Following the completion of his doctoral research, Mujib spent five years in the industry. During the first three years (2003-2006), he worked as a senior pavement and material engineer at Jacobs UK Ltd served as a project manager and lead engineer and co-ordinated a pavement design team for several high-profile design and rehabilitation projects for national and international clients. In 2005, Mujib completed his professional review and become a Chartered Engineer. In 2006, Mujib joined TRL Limited as a senior researcher and engineer. Here he was responsible for various consultancy and R&D projects, notably for the Highways England and Department for Transport.

Mujib has gained extensive research experience on the fundamental characterisation of asphalt and concrete materials, non-destructive based evaluation of civil engineering infrastructures, protection of porous construction materials, and condition data analysis. Mujib is presently serving as a chairman of Editorial board for ICE transport Journal, an associate editor for Advances in Materials Science and Engineering, and Editorial member of International Journal of Pavement and Journal of Advances in Civil and Environmental Engineering and also a member of several national and international technical committees. He is also serving as an external examiner for Architectural Technology Programme at Ulster University and advisor for North South University Bangladesh.
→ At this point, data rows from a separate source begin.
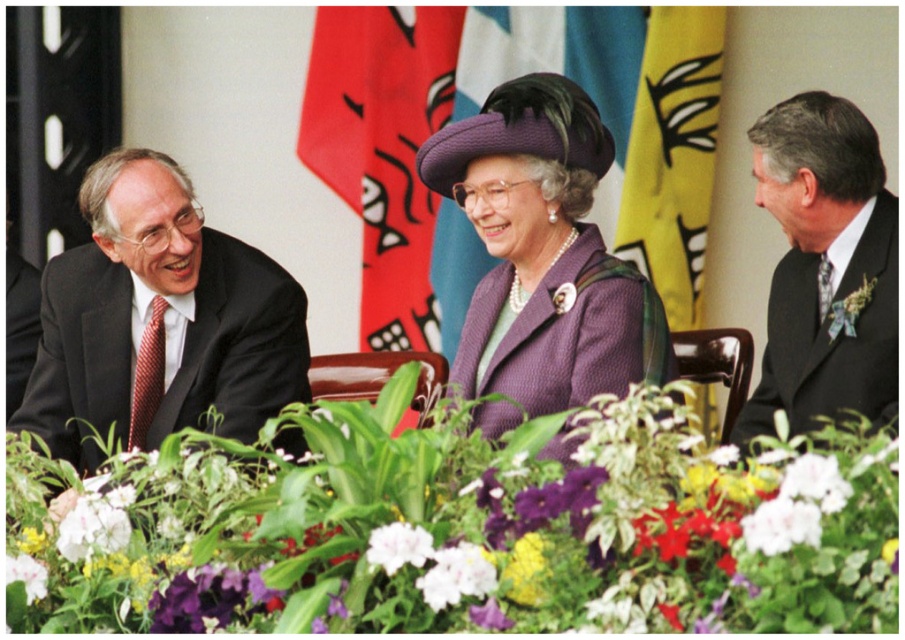 Consider the image. Which is more to the right, purple woolen coat at center or white matte flower at center?

purple woolen coat at center is more to the right.

Between purple woolen coat at center and white matte flower at center, which one is positioned higher?

Positioned higher is purple woolen coat at center.

Between point (555, 218) and point (426, 557), which one is positioned behind?

The point (555, 218) is behind.

This screenshot has width=905, height=640. I want to click on purple woolen coat at center, so click(x=543, y=257).

How far apart are purple textured coat at center and dark gray suit at right?

A distance of 34.75 inches exists between purple textured coat at center and dark gray suit at right.

Does point (845, 369) come closer to viewer compared to point (896, 328)?

No, it is not.

Locate an element on the screen. This screenshot has height=640, width=905. purple textured coat at center is located at coordinates (534, 252).

Does point (402, 484) come in front of point (512, 344)?

Yes, point (402, 484) is in front of point (512, 344).

Does vivid purple petals at center have a lesser width compared to purple woolen coat at center?

No, vivid purple petals at center is not thinner than purple woolen coat at center.

Who is more forward, (812, 458) or (497, 426)?

Point (812, 458) is more forward.

The width and height of the screenshot is (905, 640). What are the coordinates of `vivid purple petals at center` in the screenshot? It's located at (463, 529). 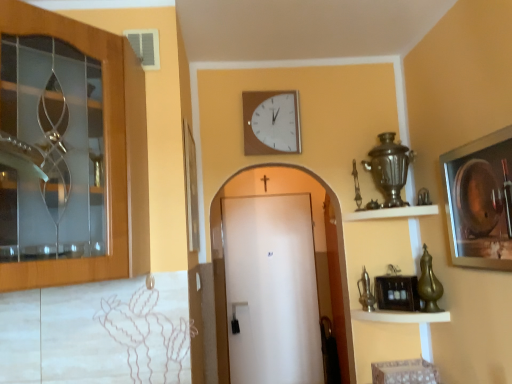 Question: From the image's perspective, is metallic brass shelf at lower right, which is the 2th shelf from top to bottom, below white matte door at center, which is counted as the 2th door, starting from the top?

Choices:
 (A) no
 (B) yes

Answer: (A)

Question: Is metallic brass shelf at lower right, arranged as the 1th shelf when ordered from the bottom, shorter than white matte door at center, the first door positioned from the right?

Choices:
 (A) yes
 (B) no

Answer: (A)

Question: Considering the relative sizes of metallic brass shelf at lower right, which is the 2th shelf from top to bottom, and white matte door at center, the first door positioned from the right, in the image provided, is metallic brass shelf at lower right, which is the 2th shelf from top to bottom, wider than white matte door at center, the first door positioned from the right,?

Choices:
 (A) yes
 (B) no

Answer: (A)

Question: Is the depth of metallic brass shelf at lower right, which is the 2th shelf from top to bottom, less than that of white matte door at center, which is counted as the 2th door, starting from the top?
Several of his former students are currently faculty members at universities in the UK and around the world.

Areas of Expertise (5)

Bridge Engineering

Highway Engineering


Civil Engineering

Roads and Pavements

Accomplishments (1)

Highly Commended Award (professional)

2018 Remediation and protection of masonry structures with crystallising moisture blocking treatment, International Journal of Building Pathology and Adaptation, Emerald

Education (3)

Bangladesh University of Engineering and Technology: BSc, Civil Engineering 1995

City University London: MSc, Civil Engineering Structures 1998

University of Nottingham: PhD, Civil Engineering 2003

Affiliations (4)

  • ICE transport Journal : Chairman of the Editorial Board
  • Advances in Materials Science and Engineering : Associate Editor
  • International Journal of Pavement : Editorial Member
  • Journal of Advances in Civil and Environmental Engineering : Editorial Member

Media Appearances (2)

Stronger concrete developed for use in extreme conditions

New Civil Engineer  online


“Currently, most available protective additives in concrete reduce its compressive strength,” said Seyed Ghaffar, an assistant professor at Brunel’s Department of Civil and Environmental Engineering, who authored the paper alongside colleagues Mujib Rahman, Omar Abo Madyan and Mazen Al-Kheetan.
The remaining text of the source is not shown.